At block 216, the specification application 116 can be executed to extract contextual data 139. The specification application 116 can extract contextual data 139 based at least in part on the one or more interfaces and/or one or more data flows 143 identified at block 213. For example, the specification application 116 can use a data flow 143 identified at block 213 to determine one or more databases which are implicated in the operation of the source code 129 and extract contextual data 139 from the one or more databases.

Next, at block 219, the specification application 116 can be executed to generate one or more artifacts 146. In some examples, the specification application 116 generates the one or more artifacts 146 based at least in part on the contextual data 139 extracted at block 216. The specification application 116 can generate one or more artifacts 146 based at least in part on the functional data 136, specification 126, or the interfaces and/or data flows 143. After block 219, the flowchart proceeds to FIG. 2B.

In block 223 of FIG. 2B, the specification application 116 can be executed to publish one or more artifacts 146 in a playbook 153. In some examples, the specification application 116 can publish the artifacts 146 from block 219 in an architecture playbook 153. If a playbook 153 for the relevant project 149 has not yet been generated, the specification application 116 can generate the playbook 153 based at least in part on the specification 126 from block 209 and publish the artifacts 146 in the playbook 153.

Next, at block 226, the specification application 116 can be executed to modify the specification 126. The specification application 116 can modify the specification 126 based at least in part on the contextual data 139 extracted at block 216, the artifacts 146 generated at block 219, or the interfaces and/or the data flows 143 identified at block 213. In some examples, the specification application 116 can modify the specification 126 to include the contextual data 139, the artifacts 146, and/or the interfaces and data flows 143 as well.

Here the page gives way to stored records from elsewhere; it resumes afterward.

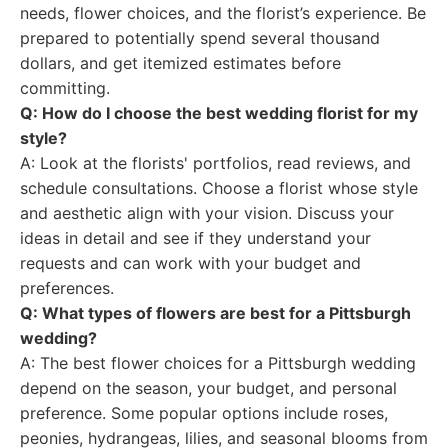
needs, flower choices, and the florist’s experience. Be
prepared to potentially spend several thousand
dollars, and get itemized estimates before
committing.
Q: How do I choose the best wedding florist for my
style?
A: Look at the florists' portfolios, read reviews, and
schedule consultations. Choose a florist whose style
and aesthetic align with your vision. Discuss your
ideas in detail and see if they understand your
requests and can work with your budget and
preferences.
Q: What types of flowers are best for a Pittsburgh
wedding?
A: The best flower choices for a Pittsburgh wedding
depend on the season, your budget, and personal
preference. Some popular options include roses,
peonies, hydrangeas, lilies, and seasonal blooms from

At block 229, the specification application 116 can be executed to generate a flow diagram 156. In some examples, the specification application 116 can generate a flow diagram 156 based at least in part on the modified specification 126 from block 226. The flow diagram 156 can be generated in response to the trigger 149 received at block 200, or in response to another request or prompt. In some examples, the specification application 116 can generate a flow diagram 156 based at least in part on the specification 126 generated at block 209. The flow diagram 156 can include functional data 136 from block 206, interfaces and/or data flows 143 from block 213, contextual data 139 from block 216, or artifacts from block 219.

At block 233, the specification application 116 can be executed to modify the specification 126. Similar to block 226, the specification application 116 can modify the specification 126 generated at block 209 to further include the flow diagram 156 from block 229. In some examples, the specification application 116 can be executed to modify the specification 126 any time new data is gathered. After block 233, the flowchart of FIGS. 2A and 2B comes to an end.

Moving next to FIG. 3, shown is a sequence diagram that provides one example of the interactions between the client application 166, the specification application 116, the analytics application 119, the code repository 109, and the API(s) 123. The sequence diagram of FIG. 3 provides merely an example of the many different types of potential interactions between the client application 166, the specification application 116, the analytics application 119, the code repository 109, and the API(s) 123. As an alternative, the sequence diagram of FIG. 3 can be viewed as depicting an example of elements of a method implemented within the network environment 100.

Beginning with block 300, the client application 166 can send a trigger 149 for a specification 126. The client application 166 can generate a trigger 149 in response to a user interaction with a user interface 169 on a client device 106. The trigger 149 can include which information should be included in the specification 126, which source code 129 the specification 126 should relate to, as well as various other information. The client application 166 can be executed to send the trigger 149 to a specification application 116 in order to initiate the generation of a specification 126.

At block 303, the specification application 116 can be executed to request the source code 129. In some examples, the specification application 116 can request the source code 129 based at least in part on the trigger 149 sent at block 300. In response to receiving the trigger 149, the specification application 116 can identify which source code 129 is needed for the specification 126, where the source code 129 is stored, and send a request to a code repository 109 for the source code 129. In some examples, the specification application 116 can request the source code 129 from a code repository 109. However, in some examples, the specification application 116 can request the source code 129 from another data store 133 or other source in the network environment 100.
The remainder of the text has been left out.